The taxi industry was an unintended creation, borne from the Apartheid state, specifically regarding the Group Areas Act. Apartheid spatial planning and forced removals made it increasingly difficult for black people to access work in the city both economically (The further the distance the higher bus or train fare was charged) and option-wise (There were limited buses and trains operating for black people). This gap was filled by the taxi industry in the 70s and exploded in the late 80s when regulations regarding permits were relaxed.
The taxi industry was revolutionary at the time, in that it represented black defiance and empowerment in a country where black people were extremely economically excluded from the economy. Today, however, the taxi industry represented by SANTACO remains defiant but for different reasons – profit and exploitation.
Today, approximately 42% of South Africans use public transport and out of that portion about 64% use taxis (The latter 21% and 15% use buses and trains respectively). If taxi owners collectively decide to cease operations, millions of South Africans will be unable to reach work or have their usual route to work disrupted due to finding alternatives costing extra time and money.
Alternatively, if government does not offer assistance, many people in the value chain of the taxi industry will be severely negatively affected. Taxi owners in an attempt to recoup losses will fire taxi drivers many of whom are economically disadvantaged and unable to change industries in a short space of time. Taxi owners themselves could default on repayments on the minibus taxis purchased. Banks who financed the vehicles will struggle to sell them either to new individual buyers in the current market or vehicle manufacturers themselves who are themselves going through an economic decline.
Regardless of any outcome or stalemate, the biggest losers are commuters, drivers and even the general public. The response by SANTACO, if left unchallenged by government, could contribute negatively to an already rapidly increasing rate of positive cases of Coronavirus on a national scale. With Taxis having full license to pack as many passengers as they can, with many not adhering to health and safety regulations and with inter-provincial transport occurring, it is hard to see any other outcome than the one mentioned previously.
Economically however, the majority of commuters, working-class people, will again suffer. Many have either lost their jobs and with it their primary source of income or have received salary and wage reductions. Adding to this financial stress are the increased taxi fares. Taxi drivers, will also suffer due to more pressure being exerted to reach targets. Taxi driving is a highly stressful occupation as it is – not only due to reckless driving in pursuit of more fare revenue but also due to the violence that occurs in and around the industry itself over taxi routes. Profits over people reign supreme but are the taxi owners fully to blame?

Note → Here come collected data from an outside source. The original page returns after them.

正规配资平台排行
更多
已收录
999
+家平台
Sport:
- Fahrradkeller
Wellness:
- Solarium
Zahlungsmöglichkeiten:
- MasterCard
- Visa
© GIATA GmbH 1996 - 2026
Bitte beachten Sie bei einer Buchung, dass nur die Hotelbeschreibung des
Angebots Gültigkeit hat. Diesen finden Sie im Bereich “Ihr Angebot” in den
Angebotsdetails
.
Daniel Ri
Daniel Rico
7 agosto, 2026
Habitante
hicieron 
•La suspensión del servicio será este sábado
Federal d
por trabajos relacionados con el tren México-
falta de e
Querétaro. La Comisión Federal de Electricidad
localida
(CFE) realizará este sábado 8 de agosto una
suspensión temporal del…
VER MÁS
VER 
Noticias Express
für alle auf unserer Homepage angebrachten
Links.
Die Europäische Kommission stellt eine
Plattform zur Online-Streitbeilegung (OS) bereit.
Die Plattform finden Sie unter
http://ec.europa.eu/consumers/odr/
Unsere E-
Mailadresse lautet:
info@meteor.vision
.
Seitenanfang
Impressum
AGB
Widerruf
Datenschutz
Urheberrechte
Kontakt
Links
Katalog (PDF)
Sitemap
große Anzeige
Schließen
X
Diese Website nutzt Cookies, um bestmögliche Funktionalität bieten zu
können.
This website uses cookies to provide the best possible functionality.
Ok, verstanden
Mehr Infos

The government has tried to formalise the taxi industry since the early days of democracy and the closest it has come in that time has been, through its own directives to the taxi industry bosses, the creation of SANTACO to represent the industry’s interests. Whilst the taxi businesses do not currently pay income tax and do not publish financial statements (and thereby very little financial information being made available by them), it is hard to externally estimate what the current losses have been made due to lockdown regulations. Despite this SANTACO has rejected a stimulus package worth R1 billion by government, citing other industries receiving more financial assistance and relaxed regulations by government. This is a valid argument, considering the essential nature and scale of the taxi industry.

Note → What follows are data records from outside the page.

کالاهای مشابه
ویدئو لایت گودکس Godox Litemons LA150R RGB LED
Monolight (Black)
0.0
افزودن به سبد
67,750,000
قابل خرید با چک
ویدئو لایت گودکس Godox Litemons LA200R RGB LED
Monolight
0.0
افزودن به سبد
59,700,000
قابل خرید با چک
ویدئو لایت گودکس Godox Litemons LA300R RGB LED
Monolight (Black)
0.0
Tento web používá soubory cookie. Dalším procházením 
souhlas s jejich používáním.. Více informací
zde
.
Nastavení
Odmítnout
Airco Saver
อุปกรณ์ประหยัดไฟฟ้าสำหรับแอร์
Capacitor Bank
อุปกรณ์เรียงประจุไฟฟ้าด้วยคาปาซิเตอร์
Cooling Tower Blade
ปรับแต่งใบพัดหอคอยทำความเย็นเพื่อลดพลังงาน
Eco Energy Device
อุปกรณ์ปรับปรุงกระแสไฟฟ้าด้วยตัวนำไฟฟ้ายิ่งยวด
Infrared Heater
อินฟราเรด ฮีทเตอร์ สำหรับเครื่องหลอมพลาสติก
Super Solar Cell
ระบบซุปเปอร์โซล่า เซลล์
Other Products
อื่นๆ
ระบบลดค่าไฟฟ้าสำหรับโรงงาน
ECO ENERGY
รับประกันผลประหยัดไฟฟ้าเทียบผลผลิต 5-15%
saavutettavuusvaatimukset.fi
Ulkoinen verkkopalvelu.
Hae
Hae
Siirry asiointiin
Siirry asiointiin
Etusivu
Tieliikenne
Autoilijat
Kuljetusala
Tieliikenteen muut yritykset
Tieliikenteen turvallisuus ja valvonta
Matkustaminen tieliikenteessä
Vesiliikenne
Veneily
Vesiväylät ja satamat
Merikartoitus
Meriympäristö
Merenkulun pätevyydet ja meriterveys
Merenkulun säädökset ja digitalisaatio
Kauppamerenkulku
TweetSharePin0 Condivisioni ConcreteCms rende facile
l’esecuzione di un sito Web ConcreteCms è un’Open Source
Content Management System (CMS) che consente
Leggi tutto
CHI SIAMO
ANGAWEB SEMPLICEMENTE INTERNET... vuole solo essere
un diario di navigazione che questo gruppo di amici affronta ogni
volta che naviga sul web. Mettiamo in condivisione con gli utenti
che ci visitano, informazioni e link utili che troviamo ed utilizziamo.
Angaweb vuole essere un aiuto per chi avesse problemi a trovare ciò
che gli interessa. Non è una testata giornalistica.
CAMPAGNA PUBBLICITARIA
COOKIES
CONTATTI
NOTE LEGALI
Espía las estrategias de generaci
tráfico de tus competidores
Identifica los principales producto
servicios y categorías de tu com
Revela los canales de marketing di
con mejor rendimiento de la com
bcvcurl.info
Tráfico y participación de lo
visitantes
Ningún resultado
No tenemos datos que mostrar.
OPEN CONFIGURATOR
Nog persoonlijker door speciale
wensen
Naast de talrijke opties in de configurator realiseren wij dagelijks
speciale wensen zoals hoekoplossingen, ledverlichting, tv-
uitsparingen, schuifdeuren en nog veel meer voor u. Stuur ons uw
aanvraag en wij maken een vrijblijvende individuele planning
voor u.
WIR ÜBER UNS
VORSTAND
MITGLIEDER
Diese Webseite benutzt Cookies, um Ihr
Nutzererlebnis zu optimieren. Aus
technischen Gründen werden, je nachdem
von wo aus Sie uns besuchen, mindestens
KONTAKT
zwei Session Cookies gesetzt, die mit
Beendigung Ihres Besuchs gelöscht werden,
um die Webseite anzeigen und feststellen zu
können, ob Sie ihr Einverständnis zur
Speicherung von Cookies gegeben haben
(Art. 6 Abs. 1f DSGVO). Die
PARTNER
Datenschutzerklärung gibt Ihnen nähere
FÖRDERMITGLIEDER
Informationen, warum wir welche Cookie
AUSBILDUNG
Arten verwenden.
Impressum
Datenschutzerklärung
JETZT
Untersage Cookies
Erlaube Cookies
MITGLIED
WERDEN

Could the solution then be to increase the stimulus package or introduce a subsidy to keep taxi businesses afloat? That might be part of the final deal circumstances notwithstanding. It has not been made clear as to where the stimulus package funds will be directed to and whether this will depend on what the immediate concerns of the taxi owners are. It could be reduced profit margins, net losses incurred or fear of having the vehicle or fleet being repossessed by banks, either way this will not benefit the drivers or commuters – the people who truly need to be compensated during this stressful time. The lives and livelihoods of those affected are more at stake than two entities riddled with corruption and greed.
Taariq Amod is the CEO and founder of Vernac News NPC, and currently resides in Johannesburg. He enjoys political and artistic types of media in written forms such as poetry and critical thinking articles and visual forms through paintings, memes and thought-provoking vlogs.